Aside from structure, the assertion by Reichhold that tanka juxtapose nature and emotion must be contested. This is a common technique in contemporary Anglophone tanka, and it has antecedents in Japanese classical tanka, but is not a requirement. Case in point, the works of Sanford Goldstein do not adhere to this prescription. Goldstein, a retired English professor who pursued a second career teaching in Japan, has translated (along with his partners) numerous works of modern Japanese literature, including the major tanka poets, such as Yosano Akiko, Masaoka Shiki, Ishikawa Takuboku, and Saito Mokichi. Goldstein has been writing and publishing his own tanka in English since the 1960s. His approach to tanka is very different from either the Wind Five Folded or Modern Waka schools.
Sanford Goldstein 22
Another of Reichhold’s points to be contested is that tanka must use elevated language and euphemism to cloak “unspeakable” subjects. This prohibition certainly applied to the classical waka, but it does not apply to modern tanka in Japanese.
I leave my house
preoccupied with thoughts;
a dog with saggy balls
on the street
Ai Akitsu 23
Dead of night
returning home exhausted
from the interrogation—
my period begins to flow
Motoko Michiura 24
Menstruation, interrogation, canine genitalia, and other “unspeakable” subjects do not appear in either the Wind Five Folded or Modern Waka schools of tanka, not even cloaked in euphemism. However, in the early 21st century have we started to see taboo-breaking tanka in English.
there’s always a monkey
beating off at the zoo—
school boys laugh,
the facts of life not fitting
into the teacher’s plan
Bob Lucky 25
The aesthetic espoused by Jane Reichhold is miyabi, literally “courtly beauty.” In other words, poetry considered to be in good taste by the culture and aesthetics of the Imperial court of the Heian period (794–1185 AD). It is frequently coupled with furyu, “elegance,” as in Reichhold’s points above. Father Neal Henry Lawrence, Benedictine monk, priest, missionary, and tanka poet, wrote, “Like Japanese tanka, tanka in English must never be vulgar, but always in good taste.” 26 Father Lawrence would probably not approve of poems about dog testicles, monkey masturbation, menstruation, or getting arrested.

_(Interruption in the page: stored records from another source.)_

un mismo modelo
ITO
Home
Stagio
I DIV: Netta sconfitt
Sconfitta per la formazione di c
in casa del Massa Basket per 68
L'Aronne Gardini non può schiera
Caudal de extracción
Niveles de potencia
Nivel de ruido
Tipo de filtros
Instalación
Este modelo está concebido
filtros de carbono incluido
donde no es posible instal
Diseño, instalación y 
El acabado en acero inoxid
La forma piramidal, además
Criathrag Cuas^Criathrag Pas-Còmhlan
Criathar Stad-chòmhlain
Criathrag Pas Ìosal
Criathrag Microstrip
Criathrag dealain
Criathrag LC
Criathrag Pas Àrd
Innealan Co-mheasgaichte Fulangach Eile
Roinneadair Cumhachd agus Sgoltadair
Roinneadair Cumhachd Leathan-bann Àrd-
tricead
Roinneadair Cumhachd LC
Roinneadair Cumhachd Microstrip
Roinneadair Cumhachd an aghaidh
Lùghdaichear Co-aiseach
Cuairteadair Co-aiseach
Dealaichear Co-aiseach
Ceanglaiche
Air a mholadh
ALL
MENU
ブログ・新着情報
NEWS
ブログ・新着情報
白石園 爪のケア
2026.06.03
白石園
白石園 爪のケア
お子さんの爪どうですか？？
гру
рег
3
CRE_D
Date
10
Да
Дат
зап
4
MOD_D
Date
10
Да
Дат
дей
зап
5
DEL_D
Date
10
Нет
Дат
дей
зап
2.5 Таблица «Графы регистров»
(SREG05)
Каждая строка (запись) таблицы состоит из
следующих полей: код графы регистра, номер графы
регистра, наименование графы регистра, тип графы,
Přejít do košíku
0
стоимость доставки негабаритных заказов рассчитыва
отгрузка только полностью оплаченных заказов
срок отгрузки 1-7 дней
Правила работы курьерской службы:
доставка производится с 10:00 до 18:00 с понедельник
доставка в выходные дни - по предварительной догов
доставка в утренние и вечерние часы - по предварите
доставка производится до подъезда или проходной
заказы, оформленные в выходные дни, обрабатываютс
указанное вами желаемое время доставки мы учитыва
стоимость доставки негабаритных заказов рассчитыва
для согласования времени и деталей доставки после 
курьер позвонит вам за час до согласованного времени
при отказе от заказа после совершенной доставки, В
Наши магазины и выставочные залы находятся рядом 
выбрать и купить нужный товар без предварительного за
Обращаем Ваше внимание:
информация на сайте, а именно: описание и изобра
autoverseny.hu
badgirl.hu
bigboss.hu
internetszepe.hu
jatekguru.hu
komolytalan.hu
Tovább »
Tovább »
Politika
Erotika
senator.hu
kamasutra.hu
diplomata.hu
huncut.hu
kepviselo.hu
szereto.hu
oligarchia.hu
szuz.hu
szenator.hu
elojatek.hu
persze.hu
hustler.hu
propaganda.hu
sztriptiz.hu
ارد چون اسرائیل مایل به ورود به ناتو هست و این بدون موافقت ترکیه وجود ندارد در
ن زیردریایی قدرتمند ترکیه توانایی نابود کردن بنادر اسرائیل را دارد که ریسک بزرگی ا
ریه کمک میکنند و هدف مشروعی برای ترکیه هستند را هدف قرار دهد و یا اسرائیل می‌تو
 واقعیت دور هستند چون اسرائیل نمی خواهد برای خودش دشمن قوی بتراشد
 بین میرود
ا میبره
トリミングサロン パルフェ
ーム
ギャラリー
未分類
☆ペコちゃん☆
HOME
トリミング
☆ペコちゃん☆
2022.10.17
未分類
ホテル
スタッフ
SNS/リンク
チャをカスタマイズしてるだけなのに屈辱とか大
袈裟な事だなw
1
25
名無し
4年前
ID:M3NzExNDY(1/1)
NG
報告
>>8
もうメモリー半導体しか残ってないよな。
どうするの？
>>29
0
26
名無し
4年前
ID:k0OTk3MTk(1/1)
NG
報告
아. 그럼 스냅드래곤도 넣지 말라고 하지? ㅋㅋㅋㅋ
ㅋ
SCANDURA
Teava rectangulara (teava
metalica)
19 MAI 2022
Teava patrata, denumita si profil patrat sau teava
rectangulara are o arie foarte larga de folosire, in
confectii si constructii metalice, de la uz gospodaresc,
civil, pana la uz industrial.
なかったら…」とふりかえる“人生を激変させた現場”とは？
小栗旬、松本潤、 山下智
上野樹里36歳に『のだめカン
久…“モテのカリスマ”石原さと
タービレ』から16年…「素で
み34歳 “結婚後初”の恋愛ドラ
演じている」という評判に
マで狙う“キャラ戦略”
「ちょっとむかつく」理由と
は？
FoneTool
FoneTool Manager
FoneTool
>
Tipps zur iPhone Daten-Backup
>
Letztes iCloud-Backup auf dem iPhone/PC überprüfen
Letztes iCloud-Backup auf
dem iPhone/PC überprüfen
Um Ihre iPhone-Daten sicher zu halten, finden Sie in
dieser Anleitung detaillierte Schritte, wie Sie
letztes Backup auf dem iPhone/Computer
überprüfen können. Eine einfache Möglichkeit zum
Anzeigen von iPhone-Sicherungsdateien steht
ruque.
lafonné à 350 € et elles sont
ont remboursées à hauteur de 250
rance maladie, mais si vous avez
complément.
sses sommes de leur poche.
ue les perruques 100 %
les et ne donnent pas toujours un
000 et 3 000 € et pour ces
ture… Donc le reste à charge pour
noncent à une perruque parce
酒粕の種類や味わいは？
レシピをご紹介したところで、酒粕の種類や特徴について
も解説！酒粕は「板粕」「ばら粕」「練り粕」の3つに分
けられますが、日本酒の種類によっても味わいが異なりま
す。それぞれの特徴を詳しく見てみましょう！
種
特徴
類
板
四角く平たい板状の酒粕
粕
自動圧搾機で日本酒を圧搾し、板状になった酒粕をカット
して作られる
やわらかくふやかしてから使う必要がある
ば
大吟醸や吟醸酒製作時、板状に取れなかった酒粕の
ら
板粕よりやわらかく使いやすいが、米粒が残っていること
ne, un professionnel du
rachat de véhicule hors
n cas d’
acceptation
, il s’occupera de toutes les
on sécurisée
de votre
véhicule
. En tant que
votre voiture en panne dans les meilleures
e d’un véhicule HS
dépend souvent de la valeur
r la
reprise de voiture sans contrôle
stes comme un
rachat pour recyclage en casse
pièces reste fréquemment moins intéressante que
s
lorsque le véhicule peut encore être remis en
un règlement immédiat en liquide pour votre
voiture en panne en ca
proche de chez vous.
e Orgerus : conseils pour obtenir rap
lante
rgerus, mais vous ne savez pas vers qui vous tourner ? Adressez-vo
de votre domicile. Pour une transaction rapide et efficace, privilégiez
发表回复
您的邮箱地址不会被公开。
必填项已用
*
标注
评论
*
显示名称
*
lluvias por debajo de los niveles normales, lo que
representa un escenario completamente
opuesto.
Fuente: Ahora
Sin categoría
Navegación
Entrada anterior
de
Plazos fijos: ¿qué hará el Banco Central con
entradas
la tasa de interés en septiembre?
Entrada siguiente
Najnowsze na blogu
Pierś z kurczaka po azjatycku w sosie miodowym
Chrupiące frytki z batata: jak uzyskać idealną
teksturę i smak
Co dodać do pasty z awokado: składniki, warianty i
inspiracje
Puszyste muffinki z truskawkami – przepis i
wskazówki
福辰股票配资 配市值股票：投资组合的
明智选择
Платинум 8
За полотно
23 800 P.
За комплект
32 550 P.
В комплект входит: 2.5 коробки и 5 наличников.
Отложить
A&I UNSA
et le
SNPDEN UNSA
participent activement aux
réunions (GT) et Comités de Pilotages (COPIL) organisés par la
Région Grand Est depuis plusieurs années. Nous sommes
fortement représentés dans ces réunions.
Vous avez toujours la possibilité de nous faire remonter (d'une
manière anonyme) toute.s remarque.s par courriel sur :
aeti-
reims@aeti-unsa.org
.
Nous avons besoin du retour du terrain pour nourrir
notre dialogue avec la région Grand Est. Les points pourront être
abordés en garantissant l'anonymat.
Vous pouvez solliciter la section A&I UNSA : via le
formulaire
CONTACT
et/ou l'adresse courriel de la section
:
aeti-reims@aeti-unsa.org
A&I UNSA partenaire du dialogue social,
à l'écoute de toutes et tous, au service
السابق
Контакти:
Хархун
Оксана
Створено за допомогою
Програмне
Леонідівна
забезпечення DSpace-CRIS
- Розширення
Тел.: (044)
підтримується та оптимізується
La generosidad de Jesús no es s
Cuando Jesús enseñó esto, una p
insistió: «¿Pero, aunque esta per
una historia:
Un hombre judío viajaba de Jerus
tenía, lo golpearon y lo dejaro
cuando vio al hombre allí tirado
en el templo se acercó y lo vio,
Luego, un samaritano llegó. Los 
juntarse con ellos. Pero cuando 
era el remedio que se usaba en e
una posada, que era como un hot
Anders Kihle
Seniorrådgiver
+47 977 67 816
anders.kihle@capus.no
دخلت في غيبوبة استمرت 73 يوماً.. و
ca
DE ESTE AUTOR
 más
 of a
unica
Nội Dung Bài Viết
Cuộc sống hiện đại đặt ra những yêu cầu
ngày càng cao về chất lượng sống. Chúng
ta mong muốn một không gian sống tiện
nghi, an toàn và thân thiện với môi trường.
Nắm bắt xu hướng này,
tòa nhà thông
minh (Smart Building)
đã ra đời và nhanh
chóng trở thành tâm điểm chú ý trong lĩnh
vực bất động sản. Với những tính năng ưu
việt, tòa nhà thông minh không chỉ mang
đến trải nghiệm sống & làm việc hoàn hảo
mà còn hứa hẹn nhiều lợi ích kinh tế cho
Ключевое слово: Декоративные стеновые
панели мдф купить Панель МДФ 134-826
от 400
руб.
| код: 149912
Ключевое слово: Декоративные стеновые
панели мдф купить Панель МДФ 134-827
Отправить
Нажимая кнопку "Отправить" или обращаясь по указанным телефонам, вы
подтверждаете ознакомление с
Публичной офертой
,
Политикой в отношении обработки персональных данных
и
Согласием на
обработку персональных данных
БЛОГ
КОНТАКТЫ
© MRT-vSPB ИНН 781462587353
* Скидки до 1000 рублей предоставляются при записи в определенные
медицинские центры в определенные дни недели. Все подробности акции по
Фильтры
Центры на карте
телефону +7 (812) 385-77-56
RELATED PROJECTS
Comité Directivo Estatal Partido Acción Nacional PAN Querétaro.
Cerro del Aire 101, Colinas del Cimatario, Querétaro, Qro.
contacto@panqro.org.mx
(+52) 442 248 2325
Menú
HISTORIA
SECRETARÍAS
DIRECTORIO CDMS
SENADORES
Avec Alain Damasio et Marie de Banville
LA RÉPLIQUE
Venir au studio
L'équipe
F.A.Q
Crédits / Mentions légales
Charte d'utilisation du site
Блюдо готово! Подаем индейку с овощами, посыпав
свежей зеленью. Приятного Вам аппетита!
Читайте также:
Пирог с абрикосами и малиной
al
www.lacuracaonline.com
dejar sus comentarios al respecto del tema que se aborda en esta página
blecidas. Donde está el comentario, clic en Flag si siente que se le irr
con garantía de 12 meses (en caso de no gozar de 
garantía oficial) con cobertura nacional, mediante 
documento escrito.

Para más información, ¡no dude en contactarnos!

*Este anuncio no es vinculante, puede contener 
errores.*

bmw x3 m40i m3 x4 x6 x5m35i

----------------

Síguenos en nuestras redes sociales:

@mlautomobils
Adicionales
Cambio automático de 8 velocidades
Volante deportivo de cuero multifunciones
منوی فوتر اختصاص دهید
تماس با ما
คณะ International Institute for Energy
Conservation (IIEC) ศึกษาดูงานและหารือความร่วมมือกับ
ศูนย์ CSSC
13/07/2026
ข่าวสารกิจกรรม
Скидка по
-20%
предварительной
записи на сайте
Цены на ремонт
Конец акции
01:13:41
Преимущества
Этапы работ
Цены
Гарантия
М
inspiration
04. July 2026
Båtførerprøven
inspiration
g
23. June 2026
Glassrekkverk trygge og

Above and beyond that, Reichhold’s characterization of tanka as “feminine” does a real disservice. While it is true that women were successful tanka writers, we must also acknowledge that the context in which they wrote was one dominated by men. All the editors of the Man’yoshu, Kokinwakashu, and Shinkokinwakash u were men, and men made up the majority of tanka poets published in those anthologies. Likewise, the famous tanka poets of the Meiji and Taisho periods that transformed waka into tanka were largely male: Masaoka Shiki, Saito Mokichi, Takuboku Ishikawa, Yosano Tekkan, etc. Yosano Akiko shocked Japan by refusing the role of the demure and proper Japanese wife to became Japan’s most famous tanka poet. To label tanka “feminine” ignores that women tanka poets had to compete and succeed in a milieu dominated by men. That they did so makes their achievements even more impressive.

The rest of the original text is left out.